Montag, 6. April 2020

Podcast (Folge 9): „Corona und Vereinbarkeit: Stark in und nach der Krise“ – mit Oliver Schmitz, berufundfamilie



Der Coronavirus hat die Welt im Griff – auch die Arbeitswelt. Wie passt die Vereinbarkeit von Beruf, Familie und Privatleben in die aktuelle Lage? Unser Geschäftsführer Oliver Schmitz sagt: „Momentan beweist sich eine familien- und lebensphasenbewusste Personalpolitik als Mittel des Risikomanagements.“ Warum und wie erklärt er im aktuellen Podcast „HR-Expert*innen im Vereinbarkeits-Talk“, den wir in diesem Blog für Sie zusammengefasst haben.

Wie so viele andere arbeitet Oliver Schmitz seit Tagen konstant im Home-Office. Heimarbeit, Telearbeit und mobiles Arbeiten – das sind bei der berufundfamilie Service GmbH Modelle, die nicht nur in der aktuellen Krisenzeit Anwendung finden. Rund 90 % des Frankfurter berufundfamilie-Teams sind jetzt von zu Hause aus tätig und arbeiten doch mit allen zusammen. Die schnelle Umstellung war nicht nur dank der bereits seit längerem vorhandenen technischen Ausstattung möglich, sondern auch weil bei der berufundfamilie die Kultur gegeben ist, mit der flexible Arbeitsmodelle mit Leben gefüllt werden. Dennoch: Je länger Teammitglieder örtlich getrennt voneinander agieren, umso mehr zeigt sich, dass auch ein sozialer Austausch dringend notwendig ist. Entsprechend hat das Team eine „Corona-Break“ eingeführt – ein 15-minütiger informeller Austausch via Videokonferenz, der zweimal wöchentlich stattfindet.

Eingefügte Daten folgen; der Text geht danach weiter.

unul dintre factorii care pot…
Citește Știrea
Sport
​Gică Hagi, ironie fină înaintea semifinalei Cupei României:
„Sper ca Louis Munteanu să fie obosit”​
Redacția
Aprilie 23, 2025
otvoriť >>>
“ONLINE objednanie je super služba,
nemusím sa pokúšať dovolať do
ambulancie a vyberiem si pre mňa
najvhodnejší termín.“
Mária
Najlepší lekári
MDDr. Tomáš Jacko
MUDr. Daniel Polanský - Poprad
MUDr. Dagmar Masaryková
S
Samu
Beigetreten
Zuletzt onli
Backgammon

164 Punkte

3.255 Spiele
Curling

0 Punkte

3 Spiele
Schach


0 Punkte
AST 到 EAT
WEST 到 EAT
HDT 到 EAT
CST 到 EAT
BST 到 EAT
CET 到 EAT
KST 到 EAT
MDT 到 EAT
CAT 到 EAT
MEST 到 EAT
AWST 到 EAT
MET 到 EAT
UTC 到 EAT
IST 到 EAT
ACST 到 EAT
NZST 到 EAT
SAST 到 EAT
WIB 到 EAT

Andere Arbeitgeber tun sich da durchaus schwerer, wie Oliver Schmitz feststellt. Die Hürde besteht gar nicht mal in der technischen Umrüstung, sondern vielmehr darin, dass die Arbeitsprozesse nicht eingespielt sind. Dadurch fehlt es vielen Organisationen auch an der Vertrauenskultur, die es im Umgang mit Arbeiten auf Distanz braucht. Beschäftigte müssen sich schließlich auch erst daran gewöhnen, dass man ihnen per Live-Videoübertragung ins heimische Wohnzimmer schaut.

Flexible Modelle koppeln; familienbewusste Arbeitgeber im Vorteil


Neben der Arbeitsortflexibilisierung, die sich in der Verlagerung ins Home-Office ausdrückt, braucht es aber auch eine Flexibilisierung der Arbeitszeit. „Gerade jetzt, wenn Beschäftigte gleichzeitig ihre Kinder aufgrund von Kita- und Schulschließungen zuhause haben, können sie nicht sechs oder acht Stunden ununterbrochen konzentriert an ihrem Home-Office-Arbeitsplatz sitzen“, so Oliver Schmitz. Es muss die Freiheit geben, die Arbeit, auch mal länger oder ggf. wiederholt kürzer unterbrechen zu können.

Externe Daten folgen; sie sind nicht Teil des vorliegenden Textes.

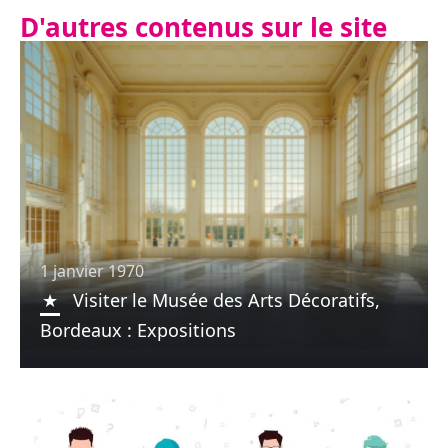
D'autres contenus sur le site
1 janvier 1970
Visiter le Musée des Arts Décoratifs,
Bordeaux : Expositions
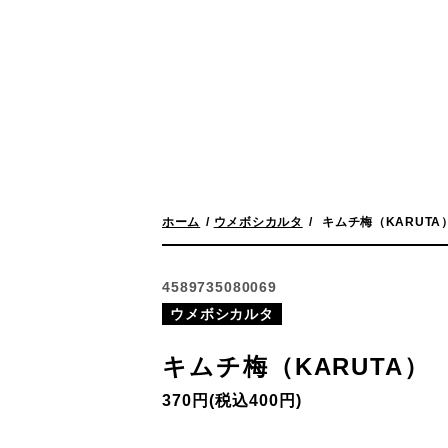
（BambooCut）
運営会社
メルマガ登録・解除
お問い合わせ
大型注文承ります
ホーム
ウメボシカルタ
キムチ梅（KARUTA
4589735080069
ウメボシカルタ
キムチ梅（KARUTA）
370円(税込400円)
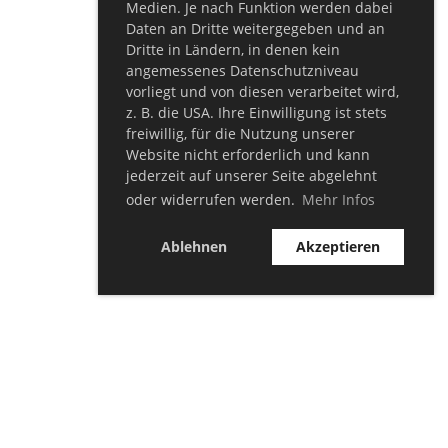
Medien. Je nach Funktion werden dabei
Daten an Dritte weitergegeben und an
Dritte in Ländern, in denen kein
angemessenes Datenschutzniveau
vorliegt und von diesen verarbeitet wird,
z. B. die USA. Ihre Einwilligung ist stets
freiwillig, für die Nutzung unserer
Website nicht erforderlich und kann
jederzeit auf unserer Seite abgelehnt
oder widerrufen werden.
Mehr Infos
Ablehnen
Akzeptieren
© TSV Bellersheim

Arbeitgeber, die sich bereits vor Corona strukturiert mit der Flexibilisierung von Arbeitsort und Arbeitszeit auseinandergesetzt haben, haben jetzt klare Vorteile. Sie haben in der Regel u.a. die Erfahrungen gemacht, wie weit man die Flexibilisierung treiben kann, ohne dass es auf die Produktivität geht. Organisationen, die aufgrund der externen Geschehnisse ad hoc gezwungen wurden, sich umzustellen, müssen jetzt eventuell mehr Reibungsverluste hinnehmen.

Bestandteil des Risikoportfoliomanagements


Entsprechend bedeutet eine strategische Auseinandersetzung mit der Vereinbarkeit von Beruf, Familie und Privatleben, die in umfassender Form Möglichkeiten der Flexibilisierung der Arbeit auslotet, auch ein Stück weit Risikomanagement. Schon das Ziel der familien- und lebensphasenbewussten Personalpolitik, die Arbeitgeberattraktivität zu erhöhen, und damit Beschäftigte an sich zu binden und das Recruiting zu erleichtern, ist Bestandteil des Risikoportfoliomanagements. Bieten Arbeitgeber ihren Beschäftigten möglichst viel Flexibilität, bekommen sie diese auch zurück. Gerade jetzt ist das wichtig. Denn Arbeitgeber müssen jetzt Flexibilität von ihren Mitarbeitenden verlangen können, wenn es darum geht, den Betrieb aufrecht zu erhalten.

Flexibilität ist übrigens auch in der Schichtarbeit möglich. Bei einigen Prozessen ist es durchaus machbar, dass nicht alle Schichten voll belegt sein müssen; soll heißen: Vielleicht kann ein kleinerer Teil der Beschäftigten auch mal früher oder später arbeiten. Dennoch muss gesehen werden, dass in der Schichtarbeit die Spannbreite der Optionen geringer ist. Während in Call-Centern z.B. sogar vom Home-Office aus gearbeitet werden kann, liegt es in der Natur der Sache, dass im Pflegebereich die Arbeitsortflexibilisierung äußert limitiert ist. Hier kommt es also ganz besonders auf eine gelingende Kultur des Gebens und Nehmens zwischen Arbeitgebern und Beschäftigten an.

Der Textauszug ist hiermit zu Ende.